Australian businesses have moderated their expectations for the December quarter, after confidence peaked in the middle of the year.
The latest Business Expectations Survey from Dun & Bradstreet shows that businesses are less optimistic about sales and employment.
Within the headline results, there were also notable divergences in the outlook across different states and industries.
“Overall business expectations were flat into the December quarter confirming a lower level of optimism than had been evident in the June quarter, a time when expectations were at a cyclical high,” said Dun & Bradstreet economic adviser Stephen Koukoulas.
This chart shows the moderation in the survey’s headline Business Expectations Index, which has ticked slightly lower from the same time last year.
“There has been a moderate decline in expectations for sales, employment and selling price. While the declines have been moderate, the change in trend suggests a mix of slower growth in activity and employment growth and ongoing low inflation right through to the end of 2017,” Koukoulas said.
The survey is slightly at odds the most recent NAB business survey, which had its strongest reading since 2008 in July.
Despite a decline in sales and employment expectations in the Dun & Bradstreet report, the survey showed that profit expectations still edged higher for Q4 2017.
In addition, the companies surveyed indicated that they may be getting ready to spend.
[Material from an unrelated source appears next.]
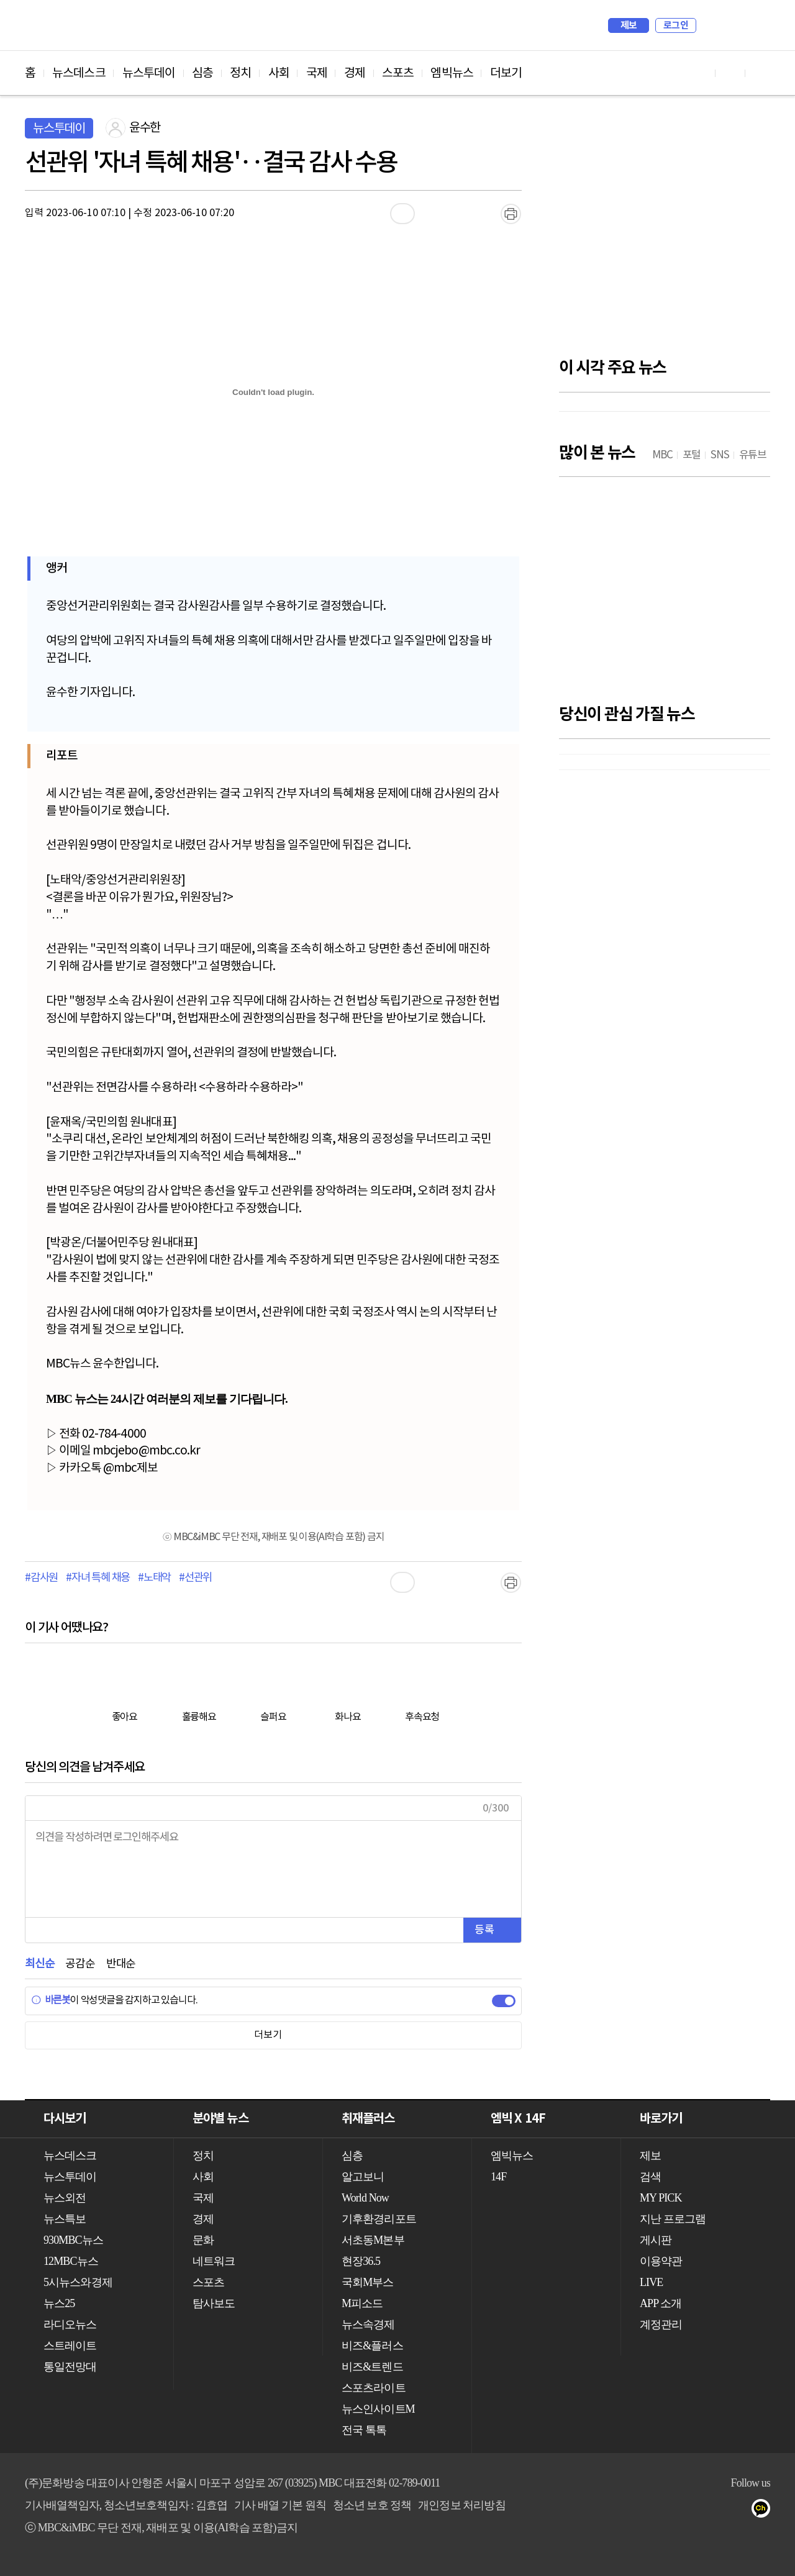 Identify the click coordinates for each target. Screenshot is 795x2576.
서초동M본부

Compared to the same time last year, an additional 19.1% of respondents said they planned to increase capital spending in the December quarter.
That ties in with the forward guidance from ASX200 companies in the most recent reporting season, with forecasts for more capex in the year ahead.
Looking across industries, the businesses categorised as finance, insurance & real estate were once again the strongest performer.
That contrasted against the retail sector, which hit a three-year low.
Although recent retail sales data has consistently beaten expectations, the retailers surveyed were more pessimistic on sales, employment and profits.
“The strength in business expectations in the Finance, Insurance and Real Estate sector has benefited from the housing boom of the last few years,” Koukoulas said.
“This is not only in terms of general price increases, but also investor activity, new construction and the relatively high turnover rate in the sector.”
There were also stark differences in the outlook across the states.
The ACT had the highest ranking for both business expectations and actual results, while businesses in SA were the least optimistic.
“When asked whether they were more or less optimistic about business growth in 2017 compared to 2016, South Australian companies had the lowest across the country,” the report said.
“By comparison, New South Wales had the highest net score, with 75.2 percent of companies feeling more optimistic about growth 2017 than 2016.”